Assignment –
Copy out each line of the entries below in which the string "můžete" appears.

[Records from a dataset]
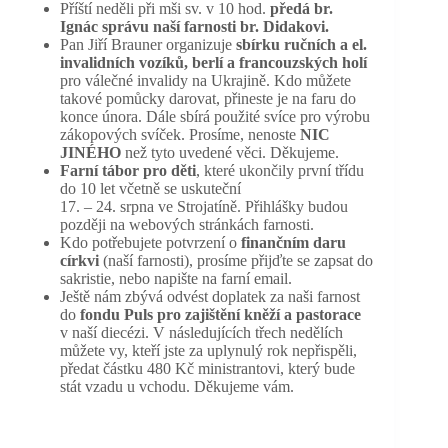
Příští neděli při mši sv. v 10 hod.
předá
br.
Ignác správu naší farnosti br. Didakovi.
Pan Jiří Brauner organizuje
sbírku ručních a el.
invalidních vozíků, berlí a francouzských holí
pro válečné invalidy na Ukrajině. Kdo můžete
takové pomůcky darovat, přineste je na faru do
konce února. Dále sbírá použité svíce pro výrobu
zákopových svíček. Prosíme, nenoste
NIC
JINÉHO
než tyto uvedené věci. Děkujeme.
Farní tábor pro děti
, které ukončily první třídu
do 10 let včetně se uskuteční
17. – 24. srpna ve Strojatíně. Přihlášky budou
později na webových stránkách farnosti.
Kdo potřebujete potvrzení o
finančním daru
církvi
(naší farnosti), prosíme přijďte se zapsat do
sakristie, nebo napište na farní email.
Ještě nám zbývá odvést doplatek za naši farnost
do
fondu Puls pro zajištění kněží a pastorace
v naší diecézi. V následujících třech nedělích
můžete vy, kteří jste za uplynulý rok nepřispěli,
předat částku 480 Kč ministrantovi, který bude
stát vzadu u vchodu. Děkujeme vám.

Written solution –
pro válečné invalidy na Ukrajině. Kdo můžete
můžete vy, kteří jste za uplynulý rok nepřispěli,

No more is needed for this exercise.